There are definitely things I can tell I like so far--I enjoy my patients and seeing them in the morning, cracking jokes while I listen to their lungs at o'dark thirty. I enjoy thinking through the process of exactly what is happening to them and why, and learning what there is to be done about it. These are the things I like about every specialty, and they are obviously quite available in medicine as a specialty option. The only problem for now is that I still feel so lost, so incapable of remembering enough to formulate a good differential (read: list of everything that could be causing the patient's symptoms, narrowed down to what's likely based on their history) and I just end up feeling kind of stuck wishing someone could sit down and talk me through what I'm thinking. It's getting better, and I'm getting more confident, but with only 4 weeks to get a feel for this business I'm hoping to pull a lot more out of the next several days.

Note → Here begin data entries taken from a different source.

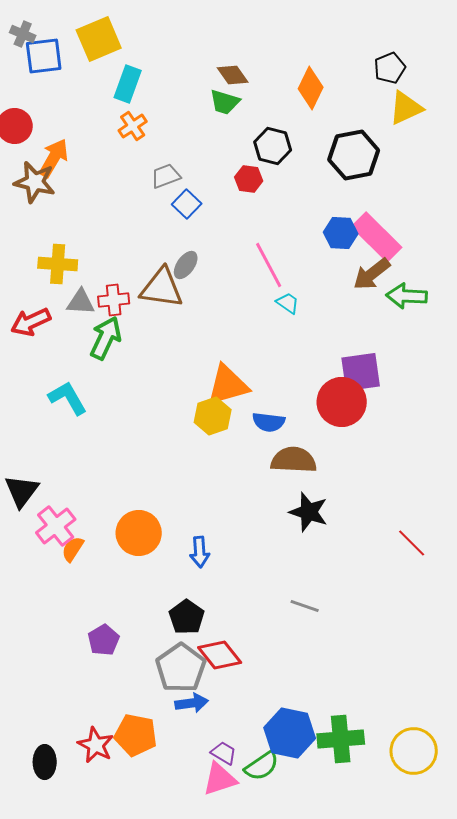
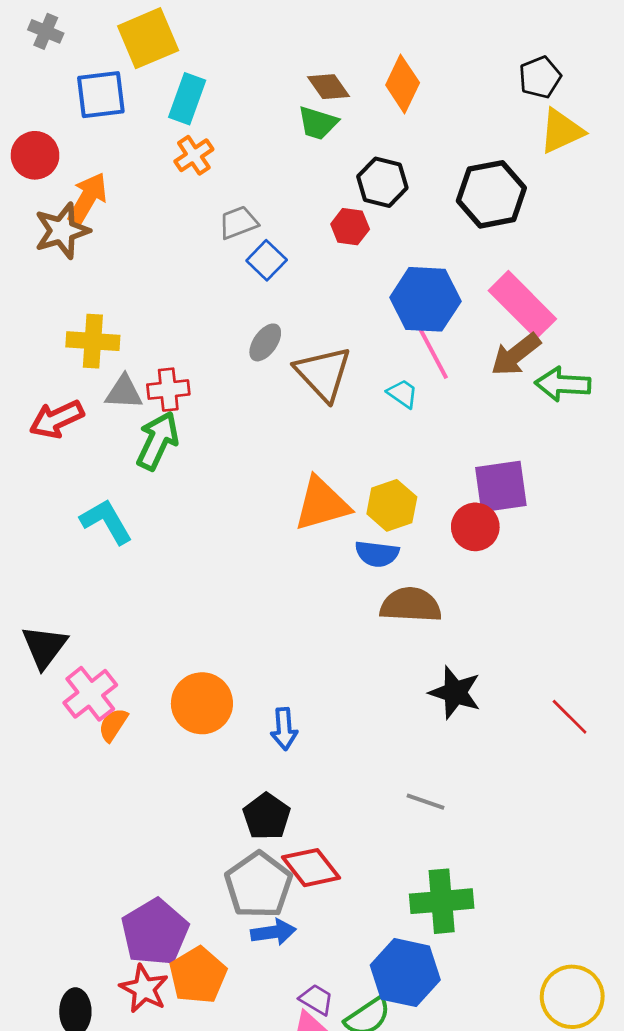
blue square: (44, 56) -> (101, 95), moved
orange diamond: (311, 88) -> (403, 84), moved
brown star: (35, 182) -> (62, 231), turned -30
blue hexagon: (341, 233) -> (425, 299), moved, size x1.5
pink line: (269, 265) -> (431, 349), moved
brown triangle: (162, 288) -> (323, 373), moved, turned 39
red circle: (342, 402) -> (475, 527), size x0.7
yellow hexagon: (213, 416) -> (392, 505), moved
black star: (309, 512) -> (455, 692), moved
purple pentagon: (104, 640) -> (155, 932), moved, size x1.6
orange pentagon: (136, 735) -> (198, 975), turned 30
green cross: (341, 739) -> (442, 901), moved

Monday, September 13, 2010

In which it becomes hard to tell who, exactly, is the crazy one

So. Psych. It's been an interesting month, but I'm kind of ready for it to be over with at this point. I am finding myself incredibly lucky to have been assigned to child psych, because the attendings and residents are lovely and fun and laid-back and somewhat less weird than most of the psychiatrists I've come into contact with (not to mention the awesome hours--left at noon today). The patients, however, can range anywhere from incredibly sad (the four year old who wanted to die rather than see his biological father) to the incredibly weird (a teenager who believes her parents have been replaced by body doubles), to the incredibly frustrating (my patient, who has been depressed for an inordinate amount of time and literally refuses to accept the fact that he's getting better...in fact, continues to claim that he's worse despite the fact that he smiles all the time now).

There are things that I like about psych, but they are, in general, the things I like about most general practice specialties--talking to patients, hearing their stories, and figuring out what is wrong with them by putting the puzzle pieces together (and then of course coming up with the treatment plan). The things I definitely don't like, however, are far stronger. I do not think I could do a specialty day in and day out for the rest of my life wherein people don't, as a rule, get better. Yes, there are many patients for whom we make a big difference, and those are wonderful moments. But for many, we simply listen to their sadness, give them some medication to help balance out their brain chemistry, and send them home to a terrible family and terrible situation that will probably only perpetuate the problem as long as they continue to be sent there. We can't keep the patients forever, and only rarely is there enough of a problem to involve CPS and find a better living arrangement. Instead, we diagnose a lot of patients (especially the younger kids, so often admitted to our service for aggression or other behavioral problems) with "Parental Disorder NOS"* and do what we can for as long as we get to keep them in our care.

Perhaps this is why many people express frustration with internal medicine and family practice--dealing with patients who refuse to get better, refuse to take their meds, wind up back in your office months later for exacerbations of the same problem over and over. Except in this case, it's even more depressing because at least as a family doctor you can place some of the blame on the patient for bailing on their end of the bargain. On the child psych floor, it's almost never the kids' fault that they have a crappy home that has taught them crappy coping skills.

I am incredibly glad that there are people who feel called to be child psychiatrists (or any kind of psychiatrists, for that matter), but I think you might have to be a little bit crazy to be one of them.

Friday, September 3, 2010

Fall

Today, the temperature hit the low 80s, and I sat on my back deck and studied in the sun and the breeze without melting. When I took the dog out tonight, there was just the slightest hint of chill in the air--enough for a jacket, but only just. It's the kind of weather that speaks of apple cider and harvest fairs and backyard bonfires and football games and bold beautiful colors on trees and I love it so, so much. It puts me at peace with the world after the heat and bustle of summer.